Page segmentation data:
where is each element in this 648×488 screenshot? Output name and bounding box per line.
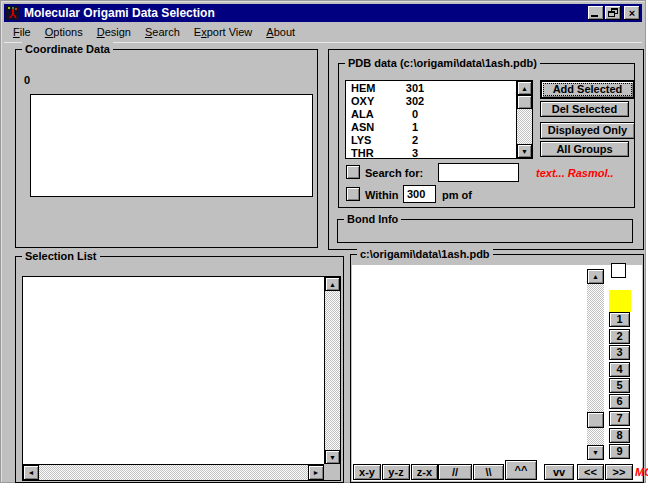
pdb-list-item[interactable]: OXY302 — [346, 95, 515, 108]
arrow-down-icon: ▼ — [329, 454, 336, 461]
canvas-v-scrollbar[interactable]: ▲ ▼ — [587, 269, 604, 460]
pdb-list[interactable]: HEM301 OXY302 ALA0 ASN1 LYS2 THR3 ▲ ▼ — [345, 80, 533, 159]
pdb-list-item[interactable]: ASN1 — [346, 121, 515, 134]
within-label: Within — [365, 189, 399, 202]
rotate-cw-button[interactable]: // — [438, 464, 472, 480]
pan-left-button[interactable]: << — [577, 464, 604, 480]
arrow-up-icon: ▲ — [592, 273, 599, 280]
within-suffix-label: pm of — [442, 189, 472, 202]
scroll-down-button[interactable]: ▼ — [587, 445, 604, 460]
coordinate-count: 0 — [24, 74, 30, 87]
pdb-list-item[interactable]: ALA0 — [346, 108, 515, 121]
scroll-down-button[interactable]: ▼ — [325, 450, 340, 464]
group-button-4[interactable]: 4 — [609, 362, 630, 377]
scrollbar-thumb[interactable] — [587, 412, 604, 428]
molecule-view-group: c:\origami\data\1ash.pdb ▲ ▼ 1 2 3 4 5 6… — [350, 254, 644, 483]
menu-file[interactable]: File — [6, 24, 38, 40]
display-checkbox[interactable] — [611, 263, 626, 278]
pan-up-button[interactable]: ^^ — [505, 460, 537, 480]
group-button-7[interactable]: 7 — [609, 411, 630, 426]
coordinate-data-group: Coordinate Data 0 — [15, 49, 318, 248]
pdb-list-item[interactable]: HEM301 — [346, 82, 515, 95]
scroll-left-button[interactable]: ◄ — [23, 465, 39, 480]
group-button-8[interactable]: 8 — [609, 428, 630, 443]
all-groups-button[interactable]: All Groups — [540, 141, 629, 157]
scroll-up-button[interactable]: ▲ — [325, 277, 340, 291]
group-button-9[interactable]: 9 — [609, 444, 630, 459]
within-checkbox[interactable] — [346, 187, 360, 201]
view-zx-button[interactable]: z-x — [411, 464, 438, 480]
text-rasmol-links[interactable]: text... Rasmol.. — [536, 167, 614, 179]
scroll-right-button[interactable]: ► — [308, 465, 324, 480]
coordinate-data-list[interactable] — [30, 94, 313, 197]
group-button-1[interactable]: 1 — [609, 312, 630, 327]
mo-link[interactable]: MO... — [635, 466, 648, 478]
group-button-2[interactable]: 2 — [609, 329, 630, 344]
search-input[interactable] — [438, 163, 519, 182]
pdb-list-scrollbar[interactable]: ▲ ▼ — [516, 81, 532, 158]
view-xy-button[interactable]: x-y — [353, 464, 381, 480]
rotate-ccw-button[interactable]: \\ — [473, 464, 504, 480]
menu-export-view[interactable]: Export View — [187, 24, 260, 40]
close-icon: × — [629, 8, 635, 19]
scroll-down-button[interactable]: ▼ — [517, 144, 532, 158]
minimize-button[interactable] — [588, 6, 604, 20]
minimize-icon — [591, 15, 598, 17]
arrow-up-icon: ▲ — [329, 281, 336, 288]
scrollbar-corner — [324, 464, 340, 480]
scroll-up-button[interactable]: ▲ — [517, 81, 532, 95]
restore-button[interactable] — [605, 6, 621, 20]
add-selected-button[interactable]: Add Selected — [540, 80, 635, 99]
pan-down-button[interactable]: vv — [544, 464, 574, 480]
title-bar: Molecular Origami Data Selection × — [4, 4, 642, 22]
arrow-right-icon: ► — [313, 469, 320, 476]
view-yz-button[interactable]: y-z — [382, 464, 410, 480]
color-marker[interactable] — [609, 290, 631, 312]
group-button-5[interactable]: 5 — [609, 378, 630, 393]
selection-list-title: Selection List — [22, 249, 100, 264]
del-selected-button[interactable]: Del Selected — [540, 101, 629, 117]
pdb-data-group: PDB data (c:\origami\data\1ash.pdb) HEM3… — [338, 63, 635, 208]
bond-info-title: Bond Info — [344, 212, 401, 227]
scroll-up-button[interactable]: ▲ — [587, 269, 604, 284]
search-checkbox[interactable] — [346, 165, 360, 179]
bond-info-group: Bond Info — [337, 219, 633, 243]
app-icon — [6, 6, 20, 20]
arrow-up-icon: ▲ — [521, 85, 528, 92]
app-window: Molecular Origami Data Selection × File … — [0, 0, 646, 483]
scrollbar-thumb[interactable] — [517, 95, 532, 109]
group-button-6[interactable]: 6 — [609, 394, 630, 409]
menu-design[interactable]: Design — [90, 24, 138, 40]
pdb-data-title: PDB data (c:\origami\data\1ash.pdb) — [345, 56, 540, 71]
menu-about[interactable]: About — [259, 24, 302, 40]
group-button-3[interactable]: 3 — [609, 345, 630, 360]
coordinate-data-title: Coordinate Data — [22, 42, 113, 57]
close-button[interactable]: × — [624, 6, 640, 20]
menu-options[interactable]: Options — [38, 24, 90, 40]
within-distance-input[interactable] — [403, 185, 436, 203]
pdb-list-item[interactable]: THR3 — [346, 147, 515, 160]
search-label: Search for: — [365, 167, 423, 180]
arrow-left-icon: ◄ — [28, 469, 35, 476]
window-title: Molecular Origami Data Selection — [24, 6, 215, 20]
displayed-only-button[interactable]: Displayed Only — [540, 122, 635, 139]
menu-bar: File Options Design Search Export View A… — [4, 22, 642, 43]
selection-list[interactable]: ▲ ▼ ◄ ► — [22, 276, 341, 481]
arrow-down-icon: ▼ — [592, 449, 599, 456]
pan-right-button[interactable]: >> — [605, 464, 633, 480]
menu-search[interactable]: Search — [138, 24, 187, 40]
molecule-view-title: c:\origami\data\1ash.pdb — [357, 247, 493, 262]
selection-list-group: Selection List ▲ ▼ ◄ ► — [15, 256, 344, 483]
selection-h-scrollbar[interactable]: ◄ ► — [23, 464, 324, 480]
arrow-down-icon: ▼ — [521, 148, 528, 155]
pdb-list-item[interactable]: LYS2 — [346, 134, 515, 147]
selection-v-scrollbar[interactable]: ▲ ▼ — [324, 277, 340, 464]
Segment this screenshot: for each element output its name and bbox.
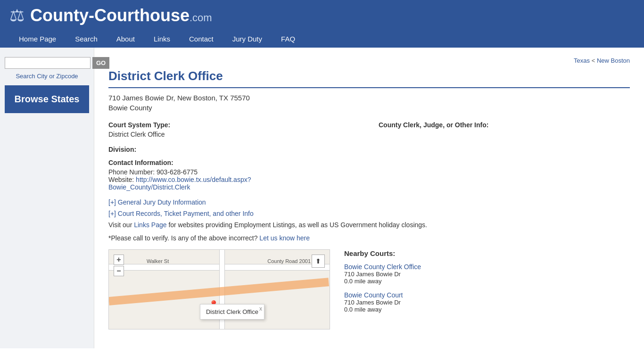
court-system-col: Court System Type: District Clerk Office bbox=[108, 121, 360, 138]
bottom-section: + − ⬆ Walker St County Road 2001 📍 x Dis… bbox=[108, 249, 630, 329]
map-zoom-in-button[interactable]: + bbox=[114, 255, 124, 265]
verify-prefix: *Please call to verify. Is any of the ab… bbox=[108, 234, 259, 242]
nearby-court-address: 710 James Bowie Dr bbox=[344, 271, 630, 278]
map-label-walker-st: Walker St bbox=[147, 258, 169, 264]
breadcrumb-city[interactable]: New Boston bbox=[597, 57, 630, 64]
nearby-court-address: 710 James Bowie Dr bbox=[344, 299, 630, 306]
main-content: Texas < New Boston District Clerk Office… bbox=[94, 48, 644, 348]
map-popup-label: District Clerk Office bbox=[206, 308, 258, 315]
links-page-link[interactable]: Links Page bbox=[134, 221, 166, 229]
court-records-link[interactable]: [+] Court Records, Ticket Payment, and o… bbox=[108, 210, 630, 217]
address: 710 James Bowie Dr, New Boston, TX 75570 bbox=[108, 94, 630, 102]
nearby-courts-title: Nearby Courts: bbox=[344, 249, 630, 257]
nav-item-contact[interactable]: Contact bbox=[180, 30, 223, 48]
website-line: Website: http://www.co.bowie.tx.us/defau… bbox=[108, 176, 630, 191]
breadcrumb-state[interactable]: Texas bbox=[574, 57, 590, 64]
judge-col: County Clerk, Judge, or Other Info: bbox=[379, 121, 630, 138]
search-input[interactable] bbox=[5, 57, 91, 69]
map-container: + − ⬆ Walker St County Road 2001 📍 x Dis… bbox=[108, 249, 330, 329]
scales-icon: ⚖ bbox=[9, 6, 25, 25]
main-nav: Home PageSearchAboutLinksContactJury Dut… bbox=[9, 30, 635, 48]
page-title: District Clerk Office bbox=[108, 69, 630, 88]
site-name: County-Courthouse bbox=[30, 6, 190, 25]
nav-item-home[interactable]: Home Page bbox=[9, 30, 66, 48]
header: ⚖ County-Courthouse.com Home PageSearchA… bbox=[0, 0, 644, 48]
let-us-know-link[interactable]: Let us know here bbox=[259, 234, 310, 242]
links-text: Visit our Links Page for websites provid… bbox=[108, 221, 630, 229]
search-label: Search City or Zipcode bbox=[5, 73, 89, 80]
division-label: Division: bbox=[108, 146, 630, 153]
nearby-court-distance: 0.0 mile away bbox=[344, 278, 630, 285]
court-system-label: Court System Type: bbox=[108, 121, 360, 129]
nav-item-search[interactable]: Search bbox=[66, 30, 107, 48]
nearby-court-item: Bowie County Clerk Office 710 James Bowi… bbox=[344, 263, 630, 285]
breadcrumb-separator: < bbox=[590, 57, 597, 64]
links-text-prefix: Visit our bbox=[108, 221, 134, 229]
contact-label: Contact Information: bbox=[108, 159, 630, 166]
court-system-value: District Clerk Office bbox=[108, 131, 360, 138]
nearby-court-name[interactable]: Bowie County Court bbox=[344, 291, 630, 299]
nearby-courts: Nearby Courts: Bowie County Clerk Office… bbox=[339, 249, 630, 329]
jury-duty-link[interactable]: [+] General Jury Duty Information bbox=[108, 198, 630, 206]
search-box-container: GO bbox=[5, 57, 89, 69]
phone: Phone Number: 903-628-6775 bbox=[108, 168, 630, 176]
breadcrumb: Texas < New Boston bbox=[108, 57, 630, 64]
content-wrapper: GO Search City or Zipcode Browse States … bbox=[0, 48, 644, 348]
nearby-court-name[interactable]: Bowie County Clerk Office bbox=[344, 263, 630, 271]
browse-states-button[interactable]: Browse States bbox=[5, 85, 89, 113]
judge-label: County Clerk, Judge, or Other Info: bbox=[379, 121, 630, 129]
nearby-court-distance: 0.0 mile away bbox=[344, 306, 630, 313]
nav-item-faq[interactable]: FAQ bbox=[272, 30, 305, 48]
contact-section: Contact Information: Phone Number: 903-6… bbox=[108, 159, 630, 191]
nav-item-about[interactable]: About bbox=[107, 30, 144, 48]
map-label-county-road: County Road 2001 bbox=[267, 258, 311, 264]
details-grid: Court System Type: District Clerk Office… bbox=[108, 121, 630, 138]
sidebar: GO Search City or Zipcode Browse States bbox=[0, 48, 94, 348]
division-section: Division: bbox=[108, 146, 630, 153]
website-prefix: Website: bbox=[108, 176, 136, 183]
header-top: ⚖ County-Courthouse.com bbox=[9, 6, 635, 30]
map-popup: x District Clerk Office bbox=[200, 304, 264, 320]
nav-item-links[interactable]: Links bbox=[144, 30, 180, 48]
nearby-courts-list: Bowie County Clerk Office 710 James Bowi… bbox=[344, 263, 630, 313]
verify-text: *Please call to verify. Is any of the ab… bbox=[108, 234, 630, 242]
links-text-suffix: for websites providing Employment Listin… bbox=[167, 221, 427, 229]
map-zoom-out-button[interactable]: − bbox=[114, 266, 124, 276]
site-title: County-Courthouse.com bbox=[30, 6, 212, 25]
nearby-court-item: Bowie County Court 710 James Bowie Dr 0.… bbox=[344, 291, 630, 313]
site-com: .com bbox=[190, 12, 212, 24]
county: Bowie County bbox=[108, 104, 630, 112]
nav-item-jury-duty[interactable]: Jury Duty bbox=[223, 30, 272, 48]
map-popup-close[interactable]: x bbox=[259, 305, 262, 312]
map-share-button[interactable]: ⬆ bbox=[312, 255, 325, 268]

→ **ASSIGNMENT**: Bring together all lines in the records where the word "element" is found.

→ **RESULT OF THIS TASK**:
where is each element in this 648×488 screenshot? Output name and bounding box per line.
Segment this screenshot: for each element output its name and bbox.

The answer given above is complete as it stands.